■ Exercise description ■
Repeat the records below exactly from the line containing "Restez informé de nos nouveautés !" to the line containing "atspindi įmonės pranašumą", taking in both of those lines. Drop the pictures.

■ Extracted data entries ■
※ ※ ※

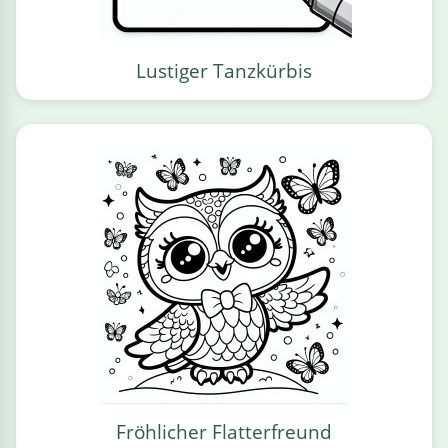
Lustiger Tanzkürbis
Fröhlicher Flatterfreund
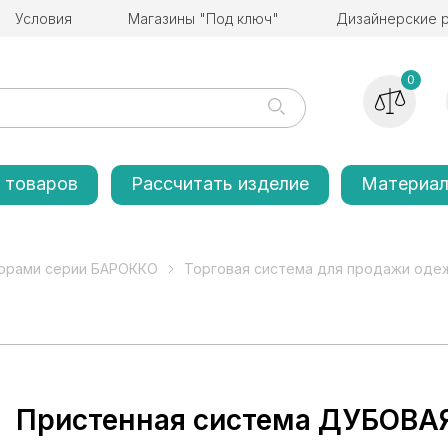
Условия
Магазины "Под ключ"
Дизайнерские 
0
 товаров
Рассчитать изделие
Материа
корами серии БАРОККО
Торговая система для продажи од
Пристенная система ДУБОВА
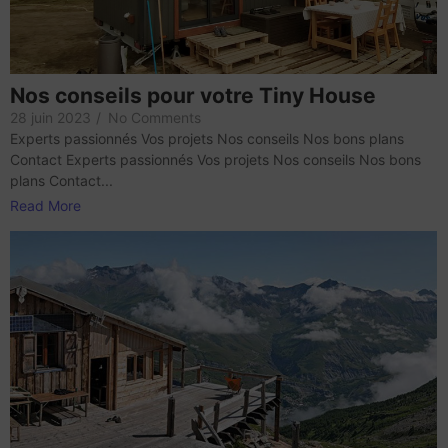
Nos conseils pour votre Tiny House
28 juin 2023
/
No Comments
Experts passionnés Vos projets Nos conseils Nos bons plans
Contact Experts passionnés Vos projets Nos conseils Nos bons
plans Contact...
Read More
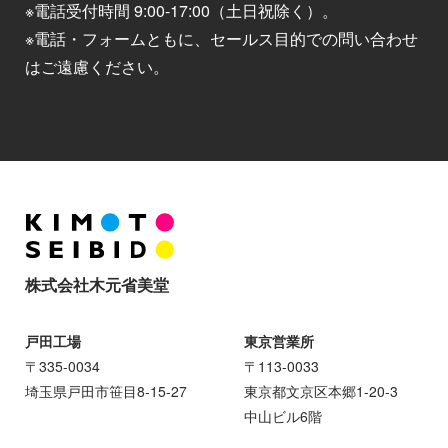
※電話受付時間 9:00-17:00（土日祝除く）。
※電話・フォームともに、セールス目的での問い合わせ
はご遠慮ください。
株式会社木元省美堂
戸田工場
東京営業所
〒335-0034
〒113-0033
埼玉県戸田市笹目8-15-27
東京都文京区本郷1-20-3
中山ビル6階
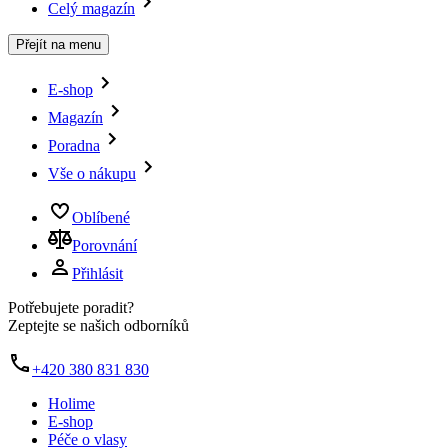
Celý magazín
Přejít na menu
E-shop
Magazín
Poradna
Vše o nákupu
Oblíbené
Porovnání
Přihlásit
Potřebujete poradit?
Zeptejte se našich odborníků
+420 380 831 830
Holime
E-shop
Péče o vlasy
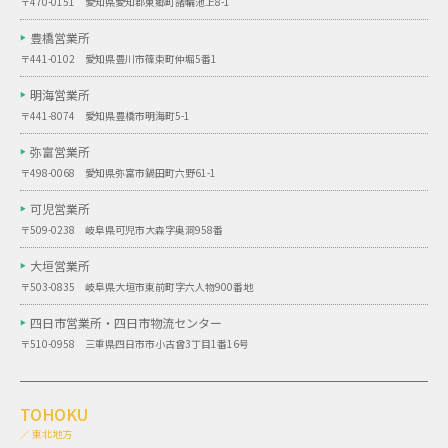
〒470-0151 愛知県愛知郡東郷町諸輪池上8-1
豊橋営業所
〒441-0102 愛知県豊川市篠束町仲堀5番1
明海営業所
〒441-8074 愛知県豊橋市明海町5-1
弥富営業所
〒498-0068 愛知県弥富市鍋田町六野61-1
可児営業所
〒509-0238 岐阜県可児市大森字奥洞958番
大垣営業所
〒503-0835 岐阜県大垣市東前町字六人物900番地
四日市営業所・
四日市物流センター
〒510-0958 三重県四日市市小古曾3丁目1番16号
TOHOKU
／ 東北地方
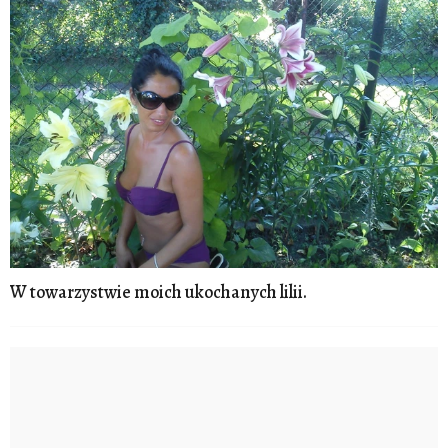
W towarzystwie moich ukochanych lilii.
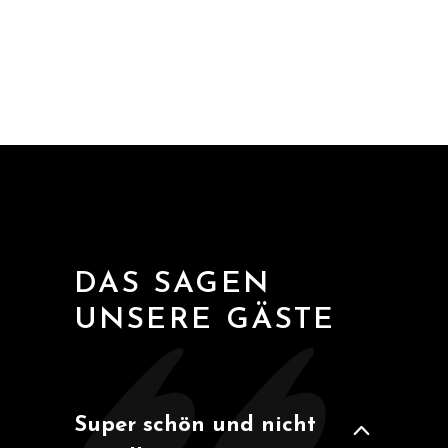
DAS SAGEN
UNSERE GÄSTE
Besucher, Roermond
Miriam Rixen
Wir haben meinen JGA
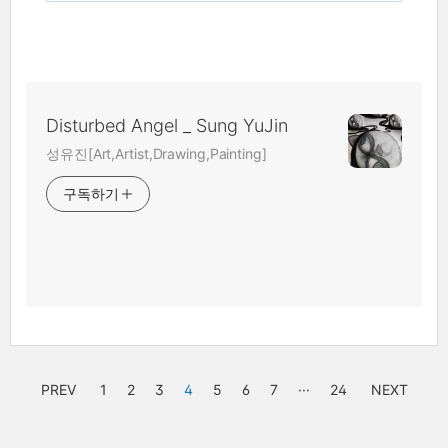
Disturbed Angel _ Sung YuJin
성유진[Art,Artist,Drawing,Painting]
구독하기
PREV
1
2
3
4
5
6
7
···
24
NEXT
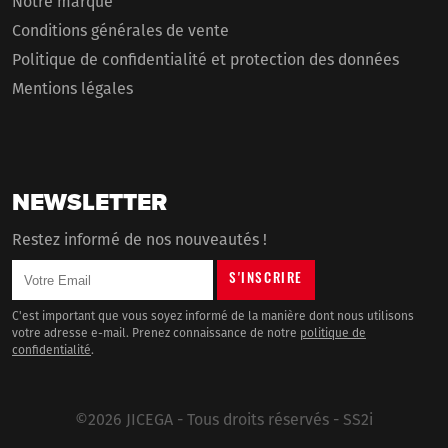
Notre marque
Conditions générales de vente
Politique de confidentialité et protection des données
Mentions légales
NEWSLETTER
Restez informé de nos nouveautés !
C'est important que vous soyez informé de la manière dont nous utilisons
votre adresse e-mail. Prenez connaissance de notre
politique de
confidentialité
.
©2026 JICEGA - Tous droits réservés -
SS2i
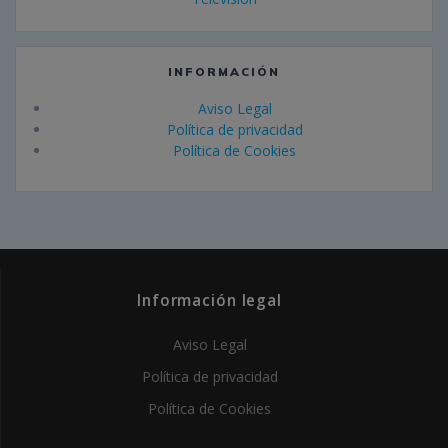
INFORMACIÓN
Aviso Legal
Política de privacidad
Política de Cookies
Información legal
Aviso Legal
Política de privacidad
Política de Cookies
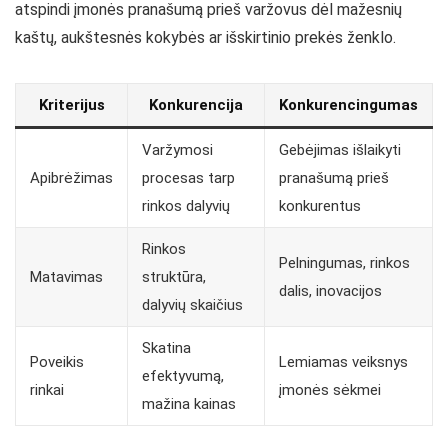
atspindi įmonės pranašumą prieš varžovus dėl mažesnių
kaštų, aukštesnės kokybės ar išskirtinio prekės ženklo.
Kriterijus
Konkurencija
Konkurencingumas
Varžymosi
Gebėjimas išlaikyti
Apibrėžimas
procesas tarp
pranašumą prieš
rinkos dalyvių
konkurentus
Rinkos
Pelningumas, rinkos
Matavimas
struktūra,
dalis, inovacijos
dalyvių skaičius
Skatina
Poveikis
Lemiamas veiksnys
efektyvumą,
rinkai
įmonės sėkmei
mažina kainas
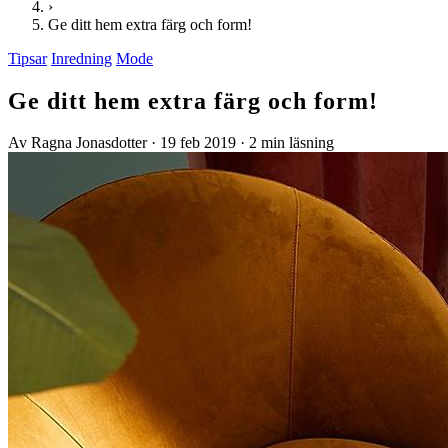
›
Ge ditt hem extra färg och form!
Tipsar
Inredning
Mode
Ge ditt hem extra färg och form!
Av Ragna Jonasdotter
·
19 feb 2019
·
2 min läsning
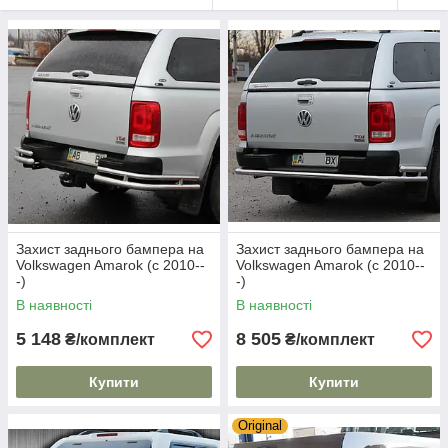
Захист заднього бампера на
Захист заднього бампера на
Volkswagen Amarok (c 2010--
Volkswagen Amarok (c 2010--
-)
-)
В наявності
В наявності
5 148
8 505
₴/комплект
₴/комплект
Купити
Купити
Original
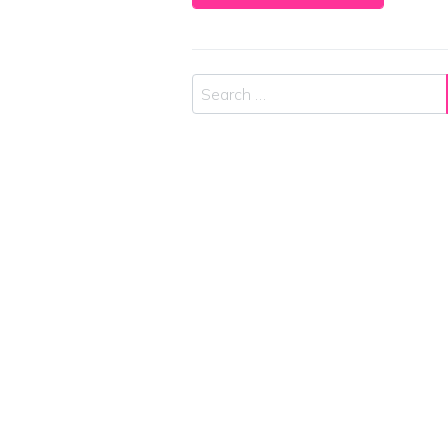
Search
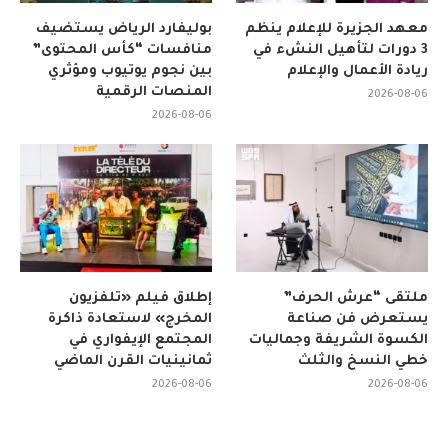
معهد الجزيرة للإعلام ينظم
بوليفارد الرياض يستضيف
3 دورات لتأهيل النشء في
منافسات “كأس المحتوى”
ريادة الأعمال والإعلام
بين نجوم يوتيوب ومؤثري
المنصات الرقمية
2026-08-06
2026-08-06
ملتقى “عرش الحرف”
إطلاق فيلم «تلفزيون
يستعرض فن صناعة
المخرج» لاستعادة ذاكرة
الكسوة الشريفة وجماليات
المجتمع الإيفواري في
خطي النسخ والثلث
ثمانينيات القرن الماضي
2026-08-06
2026-08-06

※ ※ ※

■ Written response ■
Restez informé de nos nouveautés !
C'est important que vous soyez informé de la manière dont nous utilisons
votre adresse e-mail. Prenez connaissance de notre
politique de
confidentialité
.
©2026 JICEGA - Tous droits réservés -
SS2i
INFORMACIÓN
Aviso Legal
Política de privacidad
Política de Cookies
Información legal
Aviso Legal
Política de privacidad
Política de Cookies
atspindi įmonės pranašumą prieš varžovus dėl mažesnių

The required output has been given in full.